■ How to complete this task: Each line with the string "every" is to be copied from the records below.

[Opening Dataset excerpts section]

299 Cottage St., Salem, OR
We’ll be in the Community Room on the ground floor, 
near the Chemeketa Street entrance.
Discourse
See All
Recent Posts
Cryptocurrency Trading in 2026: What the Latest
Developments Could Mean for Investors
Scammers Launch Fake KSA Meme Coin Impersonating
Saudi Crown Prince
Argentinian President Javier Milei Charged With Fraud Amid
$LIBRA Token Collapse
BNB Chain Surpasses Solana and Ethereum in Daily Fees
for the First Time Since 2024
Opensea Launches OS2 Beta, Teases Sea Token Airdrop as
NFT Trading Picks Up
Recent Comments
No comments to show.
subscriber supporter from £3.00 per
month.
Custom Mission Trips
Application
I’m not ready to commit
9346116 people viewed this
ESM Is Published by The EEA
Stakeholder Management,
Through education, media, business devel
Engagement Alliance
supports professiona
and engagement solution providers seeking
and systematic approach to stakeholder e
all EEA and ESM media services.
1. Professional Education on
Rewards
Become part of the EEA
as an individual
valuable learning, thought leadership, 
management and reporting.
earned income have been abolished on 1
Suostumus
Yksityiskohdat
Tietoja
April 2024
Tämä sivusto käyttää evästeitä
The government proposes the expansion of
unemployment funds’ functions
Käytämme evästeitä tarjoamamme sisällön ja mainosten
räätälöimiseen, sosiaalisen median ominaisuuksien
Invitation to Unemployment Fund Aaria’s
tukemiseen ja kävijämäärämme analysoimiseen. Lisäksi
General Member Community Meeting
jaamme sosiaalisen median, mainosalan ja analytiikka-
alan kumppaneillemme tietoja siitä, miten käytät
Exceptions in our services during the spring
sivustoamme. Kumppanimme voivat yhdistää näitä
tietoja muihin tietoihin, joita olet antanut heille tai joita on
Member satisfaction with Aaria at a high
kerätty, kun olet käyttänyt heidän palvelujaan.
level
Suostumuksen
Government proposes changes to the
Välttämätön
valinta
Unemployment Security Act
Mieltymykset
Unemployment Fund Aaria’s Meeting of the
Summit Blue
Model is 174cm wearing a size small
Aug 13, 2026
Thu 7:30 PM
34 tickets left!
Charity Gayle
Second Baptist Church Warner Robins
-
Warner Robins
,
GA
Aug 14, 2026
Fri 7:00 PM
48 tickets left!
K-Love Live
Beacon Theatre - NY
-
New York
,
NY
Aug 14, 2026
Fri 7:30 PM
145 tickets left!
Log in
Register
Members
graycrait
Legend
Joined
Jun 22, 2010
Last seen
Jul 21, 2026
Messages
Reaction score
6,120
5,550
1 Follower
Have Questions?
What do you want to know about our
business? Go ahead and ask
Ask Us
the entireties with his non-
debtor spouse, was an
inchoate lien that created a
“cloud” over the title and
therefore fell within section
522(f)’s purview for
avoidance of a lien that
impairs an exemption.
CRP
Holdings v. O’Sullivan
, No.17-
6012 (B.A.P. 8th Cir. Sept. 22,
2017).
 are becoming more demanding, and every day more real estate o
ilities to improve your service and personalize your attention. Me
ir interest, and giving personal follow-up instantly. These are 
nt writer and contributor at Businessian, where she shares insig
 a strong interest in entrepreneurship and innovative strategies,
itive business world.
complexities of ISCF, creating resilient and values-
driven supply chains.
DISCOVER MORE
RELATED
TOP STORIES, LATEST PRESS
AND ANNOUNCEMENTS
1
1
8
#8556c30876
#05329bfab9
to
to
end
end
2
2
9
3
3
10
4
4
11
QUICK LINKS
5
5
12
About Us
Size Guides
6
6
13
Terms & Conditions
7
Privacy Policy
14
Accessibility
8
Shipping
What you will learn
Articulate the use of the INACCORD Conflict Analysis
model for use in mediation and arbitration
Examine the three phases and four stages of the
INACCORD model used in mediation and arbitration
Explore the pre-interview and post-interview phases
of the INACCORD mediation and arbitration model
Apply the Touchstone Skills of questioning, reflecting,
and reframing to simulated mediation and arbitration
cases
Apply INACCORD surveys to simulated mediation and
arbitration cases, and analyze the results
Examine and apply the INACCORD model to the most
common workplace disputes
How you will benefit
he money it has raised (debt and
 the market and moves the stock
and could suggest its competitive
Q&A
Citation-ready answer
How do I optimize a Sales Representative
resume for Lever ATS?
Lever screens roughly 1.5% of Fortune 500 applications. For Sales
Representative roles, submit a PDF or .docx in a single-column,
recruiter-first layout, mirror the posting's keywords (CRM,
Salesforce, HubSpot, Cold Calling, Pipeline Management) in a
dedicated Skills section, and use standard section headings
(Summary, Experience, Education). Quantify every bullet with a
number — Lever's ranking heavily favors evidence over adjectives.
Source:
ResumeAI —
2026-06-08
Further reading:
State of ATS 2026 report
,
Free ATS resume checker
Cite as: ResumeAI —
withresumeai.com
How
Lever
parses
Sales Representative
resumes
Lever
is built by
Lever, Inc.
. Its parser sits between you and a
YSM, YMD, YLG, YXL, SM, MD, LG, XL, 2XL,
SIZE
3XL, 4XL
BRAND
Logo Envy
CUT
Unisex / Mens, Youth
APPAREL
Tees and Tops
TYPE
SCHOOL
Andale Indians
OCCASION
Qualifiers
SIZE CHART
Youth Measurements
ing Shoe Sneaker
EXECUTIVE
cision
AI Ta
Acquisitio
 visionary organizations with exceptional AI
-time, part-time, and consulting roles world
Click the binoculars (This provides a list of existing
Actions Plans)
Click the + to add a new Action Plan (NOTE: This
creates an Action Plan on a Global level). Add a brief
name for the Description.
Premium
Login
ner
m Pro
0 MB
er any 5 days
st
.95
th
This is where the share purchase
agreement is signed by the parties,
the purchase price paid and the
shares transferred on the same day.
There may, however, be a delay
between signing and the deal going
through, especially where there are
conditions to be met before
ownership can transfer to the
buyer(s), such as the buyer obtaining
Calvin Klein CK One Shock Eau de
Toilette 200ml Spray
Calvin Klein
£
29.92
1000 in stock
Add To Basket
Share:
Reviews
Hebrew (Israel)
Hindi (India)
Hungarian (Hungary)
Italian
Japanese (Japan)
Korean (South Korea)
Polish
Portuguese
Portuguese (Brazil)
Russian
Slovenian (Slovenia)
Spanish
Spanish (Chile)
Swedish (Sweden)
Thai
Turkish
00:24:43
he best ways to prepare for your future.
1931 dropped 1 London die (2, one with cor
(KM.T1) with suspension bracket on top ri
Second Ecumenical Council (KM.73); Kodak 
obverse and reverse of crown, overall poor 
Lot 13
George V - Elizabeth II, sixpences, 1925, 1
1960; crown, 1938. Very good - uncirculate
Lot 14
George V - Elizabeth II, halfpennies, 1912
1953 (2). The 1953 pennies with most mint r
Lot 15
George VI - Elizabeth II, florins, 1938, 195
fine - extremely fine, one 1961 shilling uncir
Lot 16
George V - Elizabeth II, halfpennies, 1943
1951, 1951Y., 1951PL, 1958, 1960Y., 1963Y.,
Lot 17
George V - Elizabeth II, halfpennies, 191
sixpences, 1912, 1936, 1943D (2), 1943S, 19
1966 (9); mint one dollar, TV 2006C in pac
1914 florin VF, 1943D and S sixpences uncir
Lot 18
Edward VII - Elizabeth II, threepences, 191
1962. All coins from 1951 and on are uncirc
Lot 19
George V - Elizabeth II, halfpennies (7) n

[Closing Dataset excerpts section]

■ Exercise result:
 are becoming more demanding, and every day more real estate o
(Summary, Experience, Education). Quantify every bullet with a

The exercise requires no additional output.